New York Times reporter Eichenwald (The Informant, 2001, etc.) is careful to separate what is reliably known from what can only be inferred in the Enron affair. Still, the narrative is rich in implication. Early on, for instance, Eichenwald ventures that top executive Andy Fastow threatened Enron head Ken Lay with some sort of exposure on being fired: “Had his chief financial officer, a man he had trusted implicitly, really been a crook all along?” Eichenwald quickly cautions that there’s much more to the collapse of Enron, an energy-trading firm that traded in many intangibles besides, than simple lawbreaking: “Shocking incompetence, unjustified arrogance, compromised ethics and an utter disregard for the market’s judgment all played decisive roles.” But then we’re back to crime or criminally stupid behavior: Here Enron execs are playing fast and loose with “squirrely numbers,” trying alternately to show profit where none existed or to hide profit, but sometimes paying far more tax than the law required; there they’re making incredibly poor investment decisions (“Skilling worked his jaw. . . . Seven billion dollars invested to earn $100 million in profits. Hell, if they had stuck the money in a bank account earning three percent, the earnings would have been higher!”).

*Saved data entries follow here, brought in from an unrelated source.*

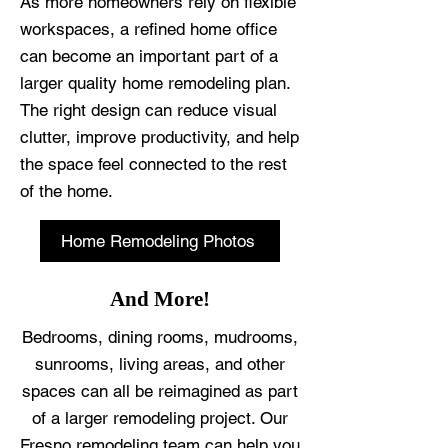
As more homeowners rely on flexible
workspaces, a refined home office
can become an important part of a
larger quality home remodeling plan.
The right design can reduce visual
clutter, improve productivity, and help
the space feel connected to the rest
of the home.
Home Remodeling Photos
And More!
Bedrooms, dining rooms, mudrooms,
sunrooms, living areas, and other
spaces can all be reimagined as part
of a larger remodeling project. Our
Fresno remodeling team can help you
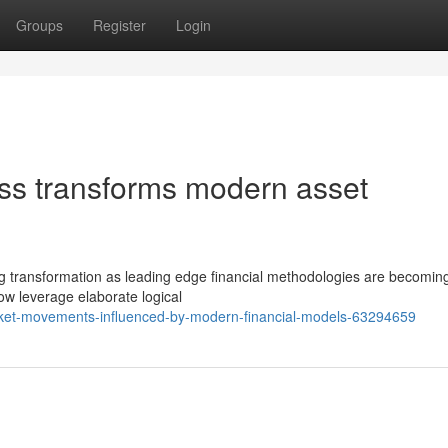
Groups
Register
Login
ess transforms modern asset
ing transformation as leading edge financial methodologies are becomi
ow leverage elaborate logical
ket-movements-influenced-by-modern-financial-models-63294659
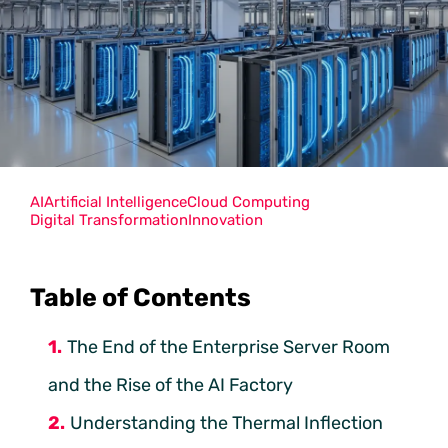
AI
Artificial Intelligence
Cloud Computing
Digital Transformation
Innovation
Table of Contents
The End of the Enterprise Server Room
and the Rise of the AI Factory
Understanding the Thermal Inflection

All the while, Lay hovers above the scene, merrily joining George W. Bush’s inner circle while apparently never quite grasping what was happening inside his own corridors of power—and placing trust in bad lieutenants, some of whom were “secret participants in Fastow’s schemes,” others of whom were simply bad. Interestingly, toward the end of the book, one of the few good lieutenants to emerge earns sidelong praise from Lay—namely, Sherron Watkins, the whistleblower who helped establish federal cases against the company and author of an early insider account of the debacle.

There’s a certain guilty, craning-to-see-the-accident pleasure in these pages, which could have benefited from a careful trimming. Likely not the last word on the Enron affair, but also likely to endure as a standard account.